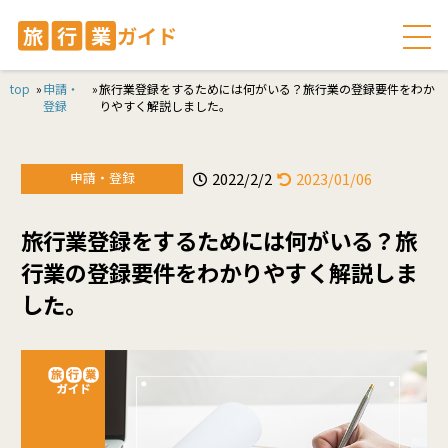
top
»
申請・
»
旅行業登録をするためには何がいる？旅行業の登録要件をわか
登録
りやすく解説しました。
申請・登録
2022/2/2
2023/01/06
旅行業登録をするためには何がいる？旅
行業の登録要件をわかりやすく解説しま
した。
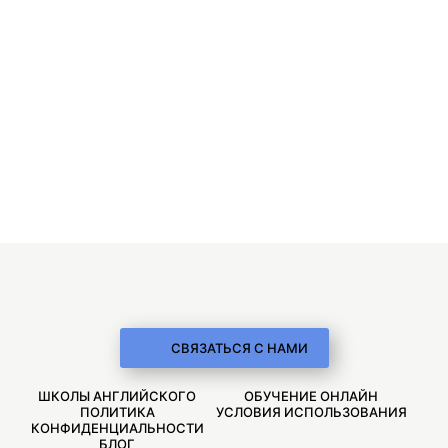
СВЯЗАТЬСЯ С НАМИ
ШКОЛЫ АНГЛИЙСКОГО
ОБУЧЕНИЕ ОНЛАЙН
ПОЛИТИКА
УСЛОВИЯ ИСПОЛЬЗОВАНИЯ
КОНФИДЕНЦИАЛЬНОСТИ
БЛОГ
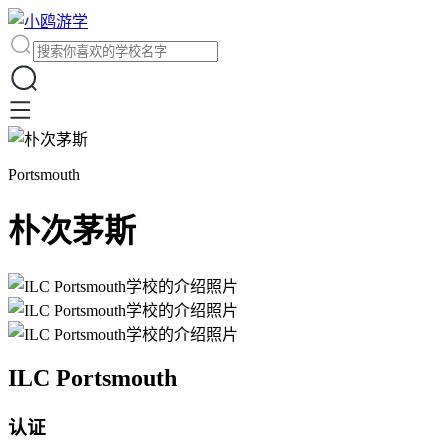
Portsmouth
朴次茅斯
ILC Portsmouth
认证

+-------+

TASK DESCRIPTION |
Write the records out exactly, dropping every image.

FINISHED EXERCISE |
top
»
申請・
»
旅行業登録をするためには何がいる？旅行業の登録要件をわか
登録
りやすく解説しました。
申請・登録
2022/2/2
2023/01/06
旅行業登録をするためには何がいる？旅
行業の登録要件をわかりやすく解説しま
した。
СВЯЗАТЬСЯ С НАМИ
ШКОЛЫ АНГЛИЙСКОГО
ОБУЧЕНИЕ ОНЛАЙН
ПОЛИТИКА
УСЛОВИЯ ИСПОЛЬЗОВАНИЯ
КОНФИДЕНЦИАЛЬНОСТИ
БЛОГ
Portsmouth
朴次茅斯
ILC Portsmouth
认证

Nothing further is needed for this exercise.